# Quality not quantity



## Russian (Jan 13, 2009)

Wade gigging Monday night, Choctawhatchee bay before the wind got too terribly bad. It was windy but not too bad. Fish were moving when the tide was ripping. Not so much when it slacked off. All fish 19-22.75". Saw lots of shorts and a couple we passed that were suspect. Of course comparing a 12" fish to a 20" fish everything looks small. Fish were thick too.


----------



## JD7.62 (Feb 13, 2008)

Ugh you know its illegal to gig a stone crab dont you?! Sheesh.


----------



## Russian (Jan 13, 2009)

Haha, you guys...Who said he was gigged? I used the gig to scoop him up and see how big he was and snap a pic. He went right back in the drink.


----------



## sealark (Sep 27, 2007)

He just picked the stone crab up with the spear took the claws and returned the live crab to the water.


----------



## Russian (Jan 13, 2009)

Believe me I thought about taking a claw. But one claw wasn't to do me much good. We didn't feel like trying to find more. I know we could have but we were gigging.


----------



## JD7.62 (Feb 13, 2008)

Yeah Im sure....But if true you missed out on a real treat. He had at least one claw that was well legal! Stone crabs are FANTASTIC!

I had some non english speakers wipe out my stone crab spot two summers ago. 

At least this one was in season.


----------



## Russian (Jan 13, 2009)

Oh yeah I have a college roommate that lives in the keys now runs a guide business. He has a bunch of pots, love going down there and running traps. 
I thought about putting a few pots out here. I know where they live. Could probably go on a stone crab treasure hunt and get a good mess right about now. Might have to think about that. This guy and his one or two claws would have been a tease.


----------



## Chapman5011 (Mar 7, 2013)

Russian said:


> Oh yeah I have a college roommate that lives in the keys now runs a guide business. He has a bunch of pots, love going down there and running traps.
> I thought about putting a few pots out here. I know where they live. Could probably go on a stone crab treasure hunt and get a good mess right about now. Might have to think about that. This guy and his one or two claws would have been a tease.

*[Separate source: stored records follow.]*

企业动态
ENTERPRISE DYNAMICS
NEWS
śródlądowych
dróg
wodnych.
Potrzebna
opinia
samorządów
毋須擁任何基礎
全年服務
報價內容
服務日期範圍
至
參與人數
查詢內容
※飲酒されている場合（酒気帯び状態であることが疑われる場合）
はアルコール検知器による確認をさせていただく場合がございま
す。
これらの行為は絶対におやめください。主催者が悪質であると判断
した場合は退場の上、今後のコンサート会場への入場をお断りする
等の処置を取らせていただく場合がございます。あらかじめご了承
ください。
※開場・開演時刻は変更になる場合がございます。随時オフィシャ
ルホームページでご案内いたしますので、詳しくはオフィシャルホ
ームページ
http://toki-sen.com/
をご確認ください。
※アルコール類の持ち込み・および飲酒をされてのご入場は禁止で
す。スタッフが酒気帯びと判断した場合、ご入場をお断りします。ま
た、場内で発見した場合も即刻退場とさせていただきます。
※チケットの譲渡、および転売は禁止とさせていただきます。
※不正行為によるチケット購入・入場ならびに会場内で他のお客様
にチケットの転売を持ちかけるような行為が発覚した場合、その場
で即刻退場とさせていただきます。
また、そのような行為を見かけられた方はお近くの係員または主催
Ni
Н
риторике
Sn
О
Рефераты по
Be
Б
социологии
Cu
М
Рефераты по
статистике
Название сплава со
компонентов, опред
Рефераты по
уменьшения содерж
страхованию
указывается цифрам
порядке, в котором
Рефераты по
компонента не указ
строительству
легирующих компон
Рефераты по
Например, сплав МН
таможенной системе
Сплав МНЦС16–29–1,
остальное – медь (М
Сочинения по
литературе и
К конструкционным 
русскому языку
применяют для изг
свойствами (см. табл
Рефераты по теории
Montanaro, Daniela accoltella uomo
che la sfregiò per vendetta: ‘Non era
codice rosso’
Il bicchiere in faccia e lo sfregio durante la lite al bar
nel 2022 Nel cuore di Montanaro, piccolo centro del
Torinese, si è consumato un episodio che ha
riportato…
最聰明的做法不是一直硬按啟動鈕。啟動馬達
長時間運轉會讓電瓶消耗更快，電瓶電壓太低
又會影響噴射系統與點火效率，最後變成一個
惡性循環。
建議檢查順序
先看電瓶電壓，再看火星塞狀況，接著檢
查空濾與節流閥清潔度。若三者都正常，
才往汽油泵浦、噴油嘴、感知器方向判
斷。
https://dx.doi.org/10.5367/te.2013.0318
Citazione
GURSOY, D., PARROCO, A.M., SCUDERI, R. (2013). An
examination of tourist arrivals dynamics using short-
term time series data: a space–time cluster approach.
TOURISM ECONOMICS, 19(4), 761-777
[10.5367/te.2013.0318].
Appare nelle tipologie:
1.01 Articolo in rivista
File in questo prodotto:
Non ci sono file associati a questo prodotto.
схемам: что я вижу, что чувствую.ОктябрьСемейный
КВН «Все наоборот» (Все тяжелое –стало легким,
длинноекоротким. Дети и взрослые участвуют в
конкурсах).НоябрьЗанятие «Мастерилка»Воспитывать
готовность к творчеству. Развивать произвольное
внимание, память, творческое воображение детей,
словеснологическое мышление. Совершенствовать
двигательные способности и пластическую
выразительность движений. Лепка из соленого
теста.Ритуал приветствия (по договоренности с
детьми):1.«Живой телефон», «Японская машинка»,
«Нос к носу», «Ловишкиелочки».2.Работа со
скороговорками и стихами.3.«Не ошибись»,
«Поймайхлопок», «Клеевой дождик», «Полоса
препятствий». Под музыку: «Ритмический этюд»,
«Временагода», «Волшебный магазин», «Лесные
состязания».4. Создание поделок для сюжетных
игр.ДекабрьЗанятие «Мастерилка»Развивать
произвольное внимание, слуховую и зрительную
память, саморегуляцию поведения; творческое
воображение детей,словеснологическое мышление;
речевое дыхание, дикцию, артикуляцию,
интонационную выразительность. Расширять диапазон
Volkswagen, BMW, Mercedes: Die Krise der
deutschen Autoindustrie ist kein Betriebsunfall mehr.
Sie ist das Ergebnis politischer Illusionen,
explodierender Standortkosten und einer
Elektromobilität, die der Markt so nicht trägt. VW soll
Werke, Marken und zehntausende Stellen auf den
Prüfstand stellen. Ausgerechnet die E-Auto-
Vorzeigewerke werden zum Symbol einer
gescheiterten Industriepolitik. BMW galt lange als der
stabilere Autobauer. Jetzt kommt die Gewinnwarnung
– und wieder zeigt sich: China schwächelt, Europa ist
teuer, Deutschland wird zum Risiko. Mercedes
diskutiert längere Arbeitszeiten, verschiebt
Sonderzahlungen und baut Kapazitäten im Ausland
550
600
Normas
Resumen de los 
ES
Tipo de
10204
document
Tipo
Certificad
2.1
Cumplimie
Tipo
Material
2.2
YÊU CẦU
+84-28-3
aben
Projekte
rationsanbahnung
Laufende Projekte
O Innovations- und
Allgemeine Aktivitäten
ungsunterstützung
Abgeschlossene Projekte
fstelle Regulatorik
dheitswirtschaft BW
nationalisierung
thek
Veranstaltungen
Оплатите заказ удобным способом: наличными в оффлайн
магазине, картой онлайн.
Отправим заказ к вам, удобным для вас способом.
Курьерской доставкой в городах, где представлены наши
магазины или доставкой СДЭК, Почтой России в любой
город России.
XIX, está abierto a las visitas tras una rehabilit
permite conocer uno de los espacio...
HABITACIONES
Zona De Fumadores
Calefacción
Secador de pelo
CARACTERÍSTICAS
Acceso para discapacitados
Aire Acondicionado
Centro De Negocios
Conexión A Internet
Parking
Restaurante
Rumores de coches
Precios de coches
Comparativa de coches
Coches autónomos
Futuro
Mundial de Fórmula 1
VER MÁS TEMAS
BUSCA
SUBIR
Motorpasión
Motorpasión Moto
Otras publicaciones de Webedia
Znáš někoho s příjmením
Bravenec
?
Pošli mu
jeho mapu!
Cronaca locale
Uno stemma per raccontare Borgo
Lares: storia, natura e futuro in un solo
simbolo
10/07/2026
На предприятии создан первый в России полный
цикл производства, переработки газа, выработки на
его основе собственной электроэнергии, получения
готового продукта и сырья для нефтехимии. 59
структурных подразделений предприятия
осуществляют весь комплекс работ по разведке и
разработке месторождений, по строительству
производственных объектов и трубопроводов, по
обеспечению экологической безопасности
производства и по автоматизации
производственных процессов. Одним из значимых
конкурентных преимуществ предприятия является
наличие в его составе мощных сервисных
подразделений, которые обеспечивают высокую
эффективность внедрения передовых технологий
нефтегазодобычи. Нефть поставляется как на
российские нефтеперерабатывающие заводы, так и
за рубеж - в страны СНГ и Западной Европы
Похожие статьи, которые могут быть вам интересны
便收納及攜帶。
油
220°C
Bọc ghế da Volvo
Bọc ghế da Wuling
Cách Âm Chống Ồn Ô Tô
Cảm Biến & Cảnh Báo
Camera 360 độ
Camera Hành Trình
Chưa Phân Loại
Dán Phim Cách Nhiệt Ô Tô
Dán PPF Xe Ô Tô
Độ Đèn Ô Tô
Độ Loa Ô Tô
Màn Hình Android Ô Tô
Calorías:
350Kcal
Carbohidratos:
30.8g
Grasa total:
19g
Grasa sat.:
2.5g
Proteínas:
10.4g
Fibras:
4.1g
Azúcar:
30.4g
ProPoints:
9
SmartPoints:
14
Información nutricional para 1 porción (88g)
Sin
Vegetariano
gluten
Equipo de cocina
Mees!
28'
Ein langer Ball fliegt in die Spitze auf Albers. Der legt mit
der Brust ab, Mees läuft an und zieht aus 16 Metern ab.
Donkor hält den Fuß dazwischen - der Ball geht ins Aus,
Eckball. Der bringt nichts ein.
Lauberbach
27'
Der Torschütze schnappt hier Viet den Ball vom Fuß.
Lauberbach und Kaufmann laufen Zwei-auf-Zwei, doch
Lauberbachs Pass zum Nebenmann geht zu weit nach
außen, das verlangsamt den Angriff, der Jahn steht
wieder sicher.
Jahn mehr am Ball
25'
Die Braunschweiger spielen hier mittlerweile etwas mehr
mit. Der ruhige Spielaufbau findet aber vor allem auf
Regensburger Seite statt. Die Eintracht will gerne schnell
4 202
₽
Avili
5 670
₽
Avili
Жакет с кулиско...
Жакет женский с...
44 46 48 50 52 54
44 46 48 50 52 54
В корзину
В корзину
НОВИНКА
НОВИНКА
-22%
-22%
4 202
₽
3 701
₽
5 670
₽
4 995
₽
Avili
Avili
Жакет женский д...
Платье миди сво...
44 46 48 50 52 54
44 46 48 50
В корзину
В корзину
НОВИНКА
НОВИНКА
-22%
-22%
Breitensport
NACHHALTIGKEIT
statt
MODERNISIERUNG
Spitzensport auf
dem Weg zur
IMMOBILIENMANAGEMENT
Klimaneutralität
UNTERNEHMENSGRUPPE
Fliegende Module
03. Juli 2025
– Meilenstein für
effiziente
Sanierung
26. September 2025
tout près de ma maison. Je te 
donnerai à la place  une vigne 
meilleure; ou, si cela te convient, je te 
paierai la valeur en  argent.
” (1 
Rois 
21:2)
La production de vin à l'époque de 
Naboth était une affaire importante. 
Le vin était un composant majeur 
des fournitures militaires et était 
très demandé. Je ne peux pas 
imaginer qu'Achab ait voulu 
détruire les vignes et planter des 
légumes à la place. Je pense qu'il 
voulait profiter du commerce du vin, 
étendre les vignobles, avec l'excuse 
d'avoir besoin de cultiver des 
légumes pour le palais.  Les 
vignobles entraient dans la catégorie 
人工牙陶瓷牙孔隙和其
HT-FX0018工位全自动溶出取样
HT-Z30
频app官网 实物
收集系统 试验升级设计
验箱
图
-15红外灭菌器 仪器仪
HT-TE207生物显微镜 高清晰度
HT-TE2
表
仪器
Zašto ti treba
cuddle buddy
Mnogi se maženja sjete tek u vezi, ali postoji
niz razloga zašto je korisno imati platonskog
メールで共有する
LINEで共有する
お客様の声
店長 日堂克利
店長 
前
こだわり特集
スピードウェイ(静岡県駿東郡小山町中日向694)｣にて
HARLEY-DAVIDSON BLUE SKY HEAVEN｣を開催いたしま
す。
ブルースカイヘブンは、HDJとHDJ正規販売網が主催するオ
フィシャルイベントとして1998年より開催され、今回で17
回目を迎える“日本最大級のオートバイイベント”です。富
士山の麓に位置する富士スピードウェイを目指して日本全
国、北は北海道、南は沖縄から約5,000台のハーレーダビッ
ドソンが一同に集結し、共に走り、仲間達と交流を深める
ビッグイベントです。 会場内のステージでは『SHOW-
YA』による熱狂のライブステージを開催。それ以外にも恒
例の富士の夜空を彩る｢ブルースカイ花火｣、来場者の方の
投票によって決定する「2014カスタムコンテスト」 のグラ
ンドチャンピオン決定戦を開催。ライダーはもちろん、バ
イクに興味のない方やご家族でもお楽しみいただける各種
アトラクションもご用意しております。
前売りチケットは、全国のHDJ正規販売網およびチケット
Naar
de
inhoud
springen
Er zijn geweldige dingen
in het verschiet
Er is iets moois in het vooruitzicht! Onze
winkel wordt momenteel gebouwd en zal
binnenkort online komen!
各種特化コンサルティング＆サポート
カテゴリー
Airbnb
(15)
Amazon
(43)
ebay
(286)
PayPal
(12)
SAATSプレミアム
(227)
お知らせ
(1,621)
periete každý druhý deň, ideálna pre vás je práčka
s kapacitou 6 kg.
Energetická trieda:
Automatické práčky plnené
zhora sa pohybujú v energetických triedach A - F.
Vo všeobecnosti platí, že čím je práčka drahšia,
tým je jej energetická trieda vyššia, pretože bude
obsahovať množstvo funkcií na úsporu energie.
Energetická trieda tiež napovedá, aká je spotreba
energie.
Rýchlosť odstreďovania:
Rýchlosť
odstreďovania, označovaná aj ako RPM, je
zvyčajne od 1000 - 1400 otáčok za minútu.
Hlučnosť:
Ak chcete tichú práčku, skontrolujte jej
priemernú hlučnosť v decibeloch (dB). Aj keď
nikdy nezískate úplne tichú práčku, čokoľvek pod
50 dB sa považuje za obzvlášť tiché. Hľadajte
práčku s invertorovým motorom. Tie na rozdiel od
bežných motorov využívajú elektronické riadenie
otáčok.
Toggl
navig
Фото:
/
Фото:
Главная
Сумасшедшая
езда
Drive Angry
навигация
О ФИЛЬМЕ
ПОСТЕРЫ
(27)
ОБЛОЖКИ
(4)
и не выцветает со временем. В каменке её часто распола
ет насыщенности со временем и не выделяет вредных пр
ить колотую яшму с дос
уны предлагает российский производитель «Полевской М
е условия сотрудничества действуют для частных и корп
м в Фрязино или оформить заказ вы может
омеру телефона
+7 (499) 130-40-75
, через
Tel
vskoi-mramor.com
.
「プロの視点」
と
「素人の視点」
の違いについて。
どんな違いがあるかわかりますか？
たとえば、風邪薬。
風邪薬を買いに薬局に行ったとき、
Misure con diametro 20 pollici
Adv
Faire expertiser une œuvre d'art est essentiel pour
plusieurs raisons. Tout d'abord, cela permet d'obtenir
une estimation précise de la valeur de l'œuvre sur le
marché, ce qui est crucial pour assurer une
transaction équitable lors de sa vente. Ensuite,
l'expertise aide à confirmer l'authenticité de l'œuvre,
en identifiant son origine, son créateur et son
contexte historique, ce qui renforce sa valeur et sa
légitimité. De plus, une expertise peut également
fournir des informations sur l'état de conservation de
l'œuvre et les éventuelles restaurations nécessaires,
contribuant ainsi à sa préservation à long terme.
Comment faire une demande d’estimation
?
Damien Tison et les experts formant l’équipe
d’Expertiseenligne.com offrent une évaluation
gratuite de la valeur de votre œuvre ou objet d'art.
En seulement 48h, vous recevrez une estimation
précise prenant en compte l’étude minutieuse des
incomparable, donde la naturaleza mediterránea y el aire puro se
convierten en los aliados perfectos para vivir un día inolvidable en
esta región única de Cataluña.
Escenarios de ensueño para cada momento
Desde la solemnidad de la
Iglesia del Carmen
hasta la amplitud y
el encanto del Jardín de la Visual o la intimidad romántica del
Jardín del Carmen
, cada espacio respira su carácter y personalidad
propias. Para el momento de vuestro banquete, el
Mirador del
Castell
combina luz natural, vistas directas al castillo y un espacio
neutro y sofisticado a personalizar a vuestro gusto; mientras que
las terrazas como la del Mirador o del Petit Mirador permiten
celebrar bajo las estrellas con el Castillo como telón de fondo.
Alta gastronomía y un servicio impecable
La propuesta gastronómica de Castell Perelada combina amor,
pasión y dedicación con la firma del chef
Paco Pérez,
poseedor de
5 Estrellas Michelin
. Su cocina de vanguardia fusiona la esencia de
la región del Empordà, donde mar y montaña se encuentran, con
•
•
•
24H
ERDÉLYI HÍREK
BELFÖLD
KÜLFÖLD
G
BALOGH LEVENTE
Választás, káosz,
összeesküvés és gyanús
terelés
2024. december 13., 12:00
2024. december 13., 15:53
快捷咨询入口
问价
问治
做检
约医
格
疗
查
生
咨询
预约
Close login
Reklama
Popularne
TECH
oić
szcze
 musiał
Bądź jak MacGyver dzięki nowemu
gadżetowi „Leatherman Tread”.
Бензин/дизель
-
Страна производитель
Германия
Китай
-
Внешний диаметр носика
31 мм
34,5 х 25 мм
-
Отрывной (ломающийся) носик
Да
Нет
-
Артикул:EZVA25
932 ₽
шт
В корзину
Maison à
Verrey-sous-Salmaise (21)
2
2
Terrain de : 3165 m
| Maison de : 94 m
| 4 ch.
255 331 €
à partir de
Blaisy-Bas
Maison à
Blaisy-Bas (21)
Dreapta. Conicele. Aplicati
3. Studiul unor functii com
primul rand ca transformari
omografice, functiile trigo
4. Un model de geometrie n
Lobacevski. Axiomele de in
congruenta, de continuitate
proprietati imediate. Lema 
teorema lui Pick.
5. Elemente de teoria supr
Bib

I'd go after them if you know where they are. Sure bet, go get'm


----------



## bamafan611 (Mar 1, 2010)

Great Job, Most folks have given up this year. fish are fewer, but most everything I'm seeing have been nice fish. At $3.00 a pound, those 20 inch fish turn into a good paycheck.


----------



## Bodupp (Oct 3, 2007)

Nice fat flatties! How far from the pass were you?


----------



## LIM-IT-OUT (Aug 26, 2014)

Very very nice id say u have a quality quantity... coming from a rod and reel guy.


----------



## Night Wing (May 16, 2011)

Just saw these same photos on another site. Thanks for posting them on this site too.


----------



## Russian (Jan 13, 2009)

Well I can tell you they weren't gigged near the pass. My buddy gigged 6 thurs night and they were miles away from the pass. I think there are still a good number of fish in the bay system yet.


----------



## BDALE BOY (Nov 22, 2015)

good lookin flatties!


----------



## OHenry (Apr 28, 2011)

Nice fish. Glad they are stills around.


----------